# The problem
Throughout the entries below, report every line where "pavimento" is found.
◇ ◇ ◇ ◇ ◇ ◇ ◇
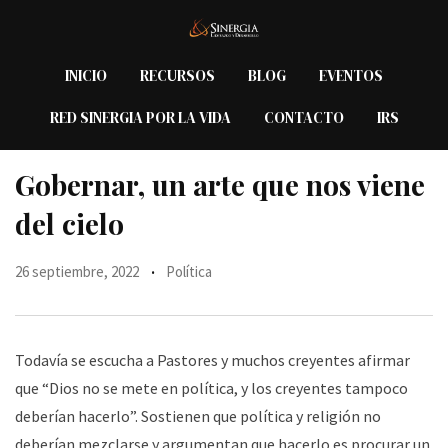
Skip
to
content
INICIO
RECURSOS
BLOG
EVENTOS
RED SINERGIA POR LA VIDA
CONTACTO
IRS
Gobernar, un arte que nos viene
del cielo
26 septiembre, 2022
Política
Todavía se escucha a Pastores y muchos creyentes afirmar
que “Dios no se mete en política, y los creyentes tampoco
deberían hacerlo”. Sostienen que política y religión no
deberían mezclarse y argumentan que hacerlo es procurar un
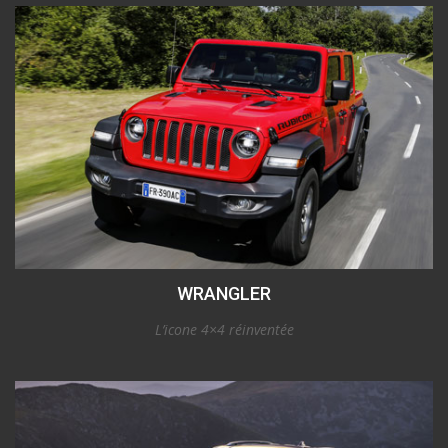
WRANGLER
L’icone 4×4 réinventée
◇ ◇ ◇ ◇ ◇ ◇ ◇
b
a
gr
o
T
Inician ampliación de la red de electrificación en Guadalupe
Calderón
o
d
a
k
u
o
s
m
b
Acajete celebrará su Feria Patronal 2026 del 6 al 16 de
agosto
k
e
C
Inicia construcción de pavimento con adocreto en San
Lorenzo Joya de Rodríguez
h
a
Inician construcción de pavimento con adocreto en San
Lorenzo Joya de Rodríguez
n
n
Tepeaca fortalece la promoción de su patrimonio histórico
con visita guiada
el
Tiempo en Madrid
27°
◇ ◇ ◇ ◇ ◇ ◇ ◇
# Written answer
Inicia construcción de pavimento con adocreto en San
Inician construcción de pavimento con adocreto en San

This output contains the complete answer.